THE TASK: Using the records below, quote only the span that opens with the line containing "7. Mon confident, le" and closes with the line containing "8. Personne ne", exactly and inclusively.

DATASET EXCERPTS:
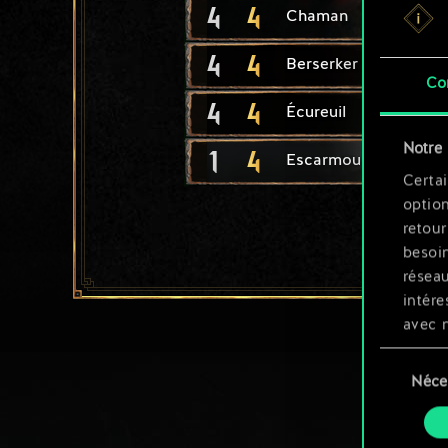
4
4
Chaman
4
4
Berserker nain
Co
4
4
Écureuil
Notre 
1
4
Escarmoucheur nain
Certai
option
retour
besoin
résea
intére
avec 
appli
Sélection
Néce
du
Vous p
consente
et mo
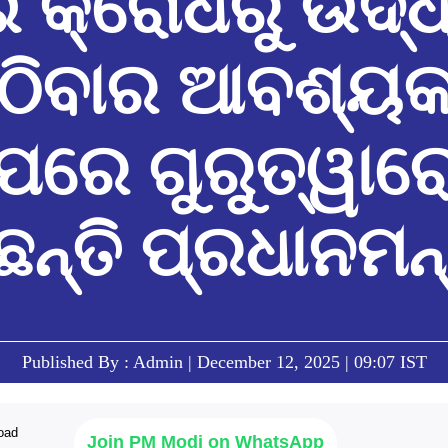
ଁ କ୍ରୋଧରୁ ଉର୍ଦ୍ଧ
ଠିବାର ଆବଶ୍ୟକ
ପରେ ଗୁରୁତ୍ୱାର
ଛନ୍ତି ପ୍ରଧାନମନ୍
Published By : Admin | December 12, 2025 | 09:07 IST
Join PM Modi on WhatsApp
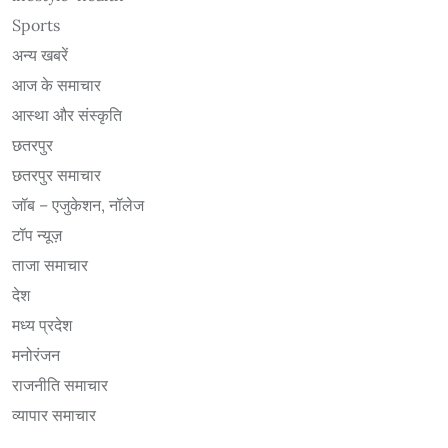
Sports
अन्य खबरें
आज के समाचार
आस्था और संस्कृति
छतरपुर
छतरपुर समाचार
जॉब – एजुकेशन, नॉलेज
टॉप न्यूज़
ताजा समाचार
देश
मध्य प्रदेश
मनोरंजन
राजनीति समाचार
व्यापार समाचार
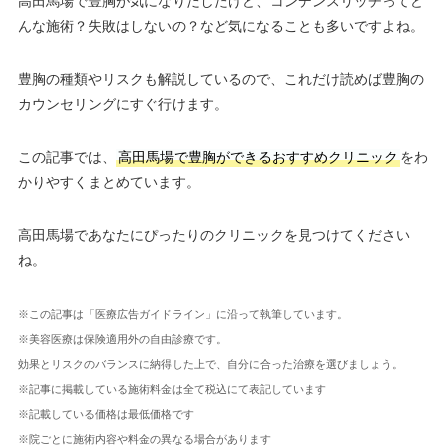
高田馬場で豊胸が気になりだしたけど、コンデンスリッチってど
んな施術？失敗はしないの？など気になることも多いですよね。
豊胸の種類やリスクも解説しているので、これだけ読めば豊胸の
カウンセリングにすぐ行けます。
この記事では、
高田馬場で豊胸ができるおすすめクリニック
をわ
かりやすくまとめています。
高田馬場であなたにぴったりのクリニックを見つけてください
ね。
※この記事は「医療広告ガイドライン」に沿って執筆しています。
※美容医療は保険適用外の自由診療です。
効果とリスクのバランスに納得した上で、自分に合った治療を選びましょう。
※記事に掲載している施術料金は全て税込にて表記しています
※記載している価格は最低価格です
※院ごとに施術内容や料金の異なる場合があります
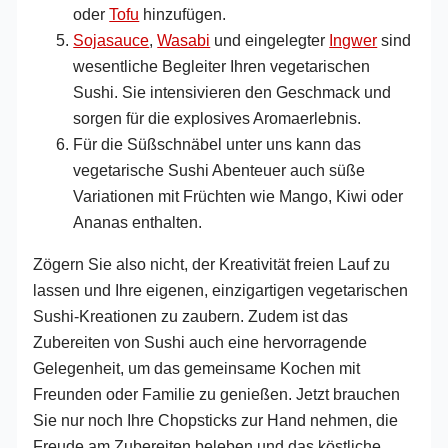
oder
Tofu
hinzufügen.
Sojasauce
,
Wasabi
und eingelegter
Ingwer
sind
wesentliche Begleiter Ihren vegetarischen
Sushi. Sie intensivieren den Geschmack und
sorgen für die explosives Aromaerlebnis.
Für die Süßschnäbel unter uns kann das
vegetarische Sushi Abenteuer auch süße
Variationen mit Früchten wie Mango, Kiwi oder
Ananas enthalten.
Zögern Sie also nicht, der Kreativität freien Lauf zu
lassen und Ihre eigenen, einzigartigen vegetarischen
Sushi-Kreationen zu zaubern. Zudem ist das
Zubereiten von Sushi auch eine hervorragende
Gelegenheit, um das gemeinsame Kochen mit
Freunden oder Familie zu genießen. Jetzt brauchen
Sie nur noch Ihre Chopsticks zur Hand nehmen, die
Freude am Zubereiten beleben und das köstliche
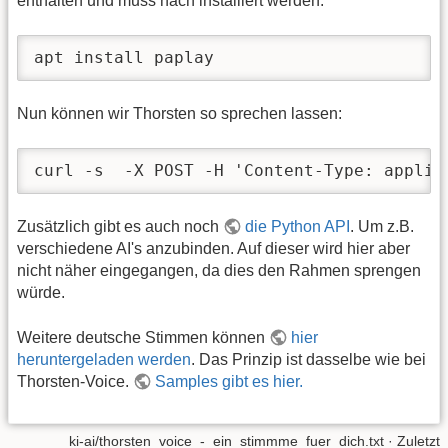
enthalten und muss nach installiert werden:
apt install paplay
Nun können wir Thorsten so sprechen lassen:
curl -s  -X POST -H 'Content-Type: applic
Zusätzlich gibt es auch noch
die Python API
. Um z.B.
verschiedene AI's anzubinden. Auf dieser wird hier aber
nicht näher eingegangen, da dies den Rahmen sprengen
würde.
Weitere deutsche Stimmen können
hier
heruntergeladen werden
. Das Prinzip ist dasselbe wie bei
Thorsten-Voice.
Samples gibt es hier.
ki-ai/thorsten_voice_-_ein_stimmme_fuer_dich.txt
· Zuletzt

* * *

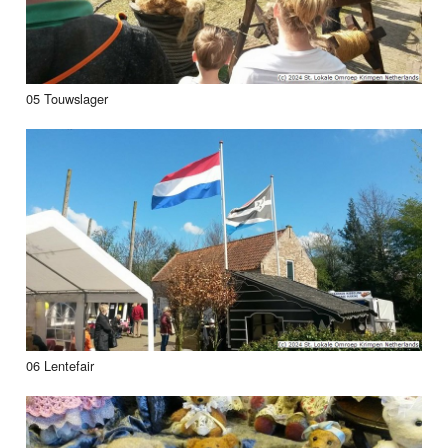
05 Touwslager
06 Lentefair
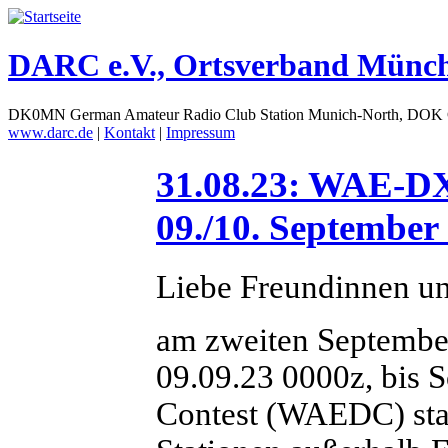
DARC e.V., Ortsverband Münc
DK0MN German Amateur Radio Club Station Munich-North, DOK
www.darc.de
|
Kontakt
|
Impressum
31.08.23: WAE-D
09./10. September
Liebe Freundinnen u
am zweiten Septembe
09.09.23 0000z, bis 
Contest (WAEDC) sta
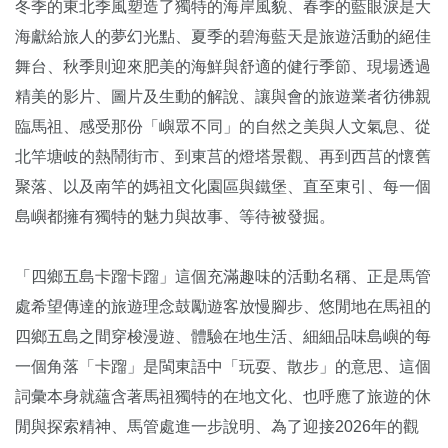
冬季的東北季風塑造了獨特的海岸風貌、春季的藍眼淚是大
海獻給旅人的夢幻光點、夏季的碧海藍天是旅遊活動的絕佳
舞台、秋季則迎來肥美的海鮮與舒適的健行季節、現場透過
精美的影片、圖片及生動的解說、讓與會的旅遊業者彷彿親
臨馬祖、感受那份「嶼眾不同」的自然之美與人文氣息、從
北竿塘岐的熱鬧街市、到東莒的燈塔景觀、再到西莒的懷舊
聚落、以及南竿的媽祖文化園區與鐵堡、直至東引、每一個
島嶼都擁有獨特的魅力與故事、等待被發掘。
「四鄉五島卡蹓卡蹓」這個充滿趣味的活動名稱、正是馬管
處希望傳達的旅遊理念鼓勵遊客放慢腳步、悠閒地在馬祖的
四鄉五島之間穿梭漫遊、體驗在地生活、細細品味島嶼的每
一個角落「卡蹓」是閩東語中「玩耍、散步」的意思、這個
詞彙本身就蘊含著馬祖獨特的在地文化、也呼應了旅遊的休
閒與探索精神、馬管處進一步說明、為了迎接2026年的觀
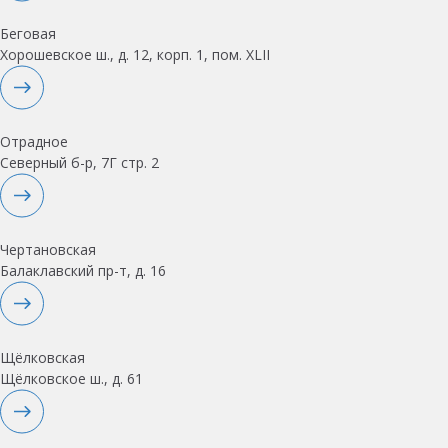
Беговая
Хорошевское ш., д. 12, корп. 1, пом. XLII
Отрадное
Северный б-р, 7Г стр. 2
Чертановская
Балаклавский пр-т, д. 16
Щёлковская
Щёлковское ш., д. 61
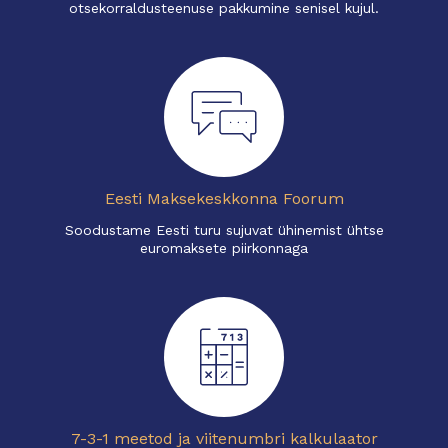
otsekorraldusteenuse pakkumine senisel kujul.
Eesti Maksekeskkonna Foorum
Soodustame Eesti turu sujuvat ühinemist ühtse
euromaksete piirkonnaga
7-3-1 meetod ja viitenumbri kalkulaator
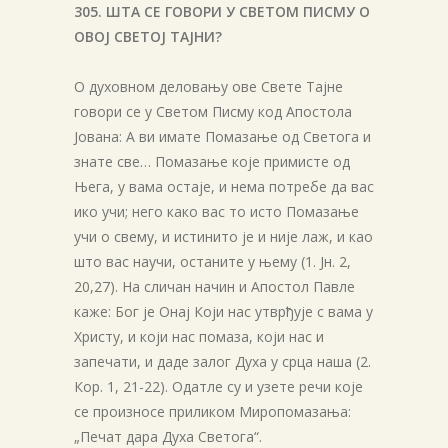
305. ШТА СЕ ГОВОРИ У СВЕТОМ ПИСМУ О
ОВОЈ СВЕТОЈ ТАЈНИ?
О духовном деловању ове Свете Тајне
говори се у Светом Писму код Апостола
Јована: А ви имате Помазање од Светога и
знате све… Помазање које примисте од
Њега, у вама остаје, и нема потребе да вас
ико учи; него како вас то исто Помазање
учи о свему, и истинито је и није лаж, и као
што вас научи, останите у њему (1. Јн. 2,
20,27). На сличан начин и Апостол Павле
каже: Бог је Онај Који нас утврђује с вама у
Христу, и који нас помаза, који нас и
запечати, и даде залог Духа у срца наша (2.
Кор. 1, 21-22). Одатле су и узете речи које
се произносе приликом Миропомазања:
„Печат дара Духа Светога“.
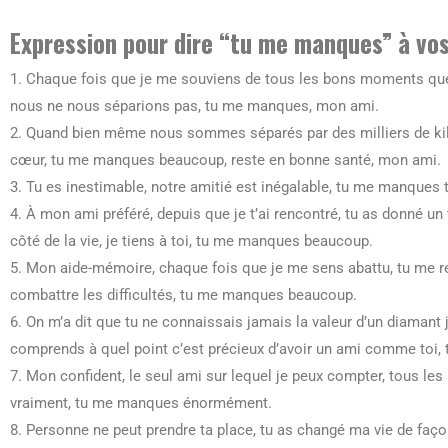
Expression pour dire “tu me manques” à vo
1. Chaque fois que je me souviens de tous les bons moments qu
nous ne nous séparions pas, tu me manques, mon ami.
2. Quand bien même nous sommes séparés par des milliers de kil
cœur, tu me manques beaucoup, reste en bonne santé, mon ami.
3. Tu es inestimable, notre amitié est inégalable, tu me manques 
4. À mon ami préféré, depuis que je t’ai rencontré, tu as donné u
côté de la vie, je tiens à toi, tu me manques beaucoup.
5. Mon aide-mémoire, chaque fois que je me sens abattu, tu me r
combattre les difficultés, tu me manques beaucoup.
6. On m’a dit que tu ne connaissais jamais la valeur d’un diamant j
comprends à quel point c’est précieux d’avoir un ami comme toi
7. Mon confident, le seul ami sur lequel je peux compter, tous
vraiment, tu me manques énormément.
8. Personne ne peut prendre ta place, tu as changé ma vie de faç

TASK SOLUTION:
7. Mon confident, le seul ami sur lequel je peux compter, tous
vraiment, tu me manques énormément.
8. Personne ne peut prendre ta place, tu as changé ma vie de faç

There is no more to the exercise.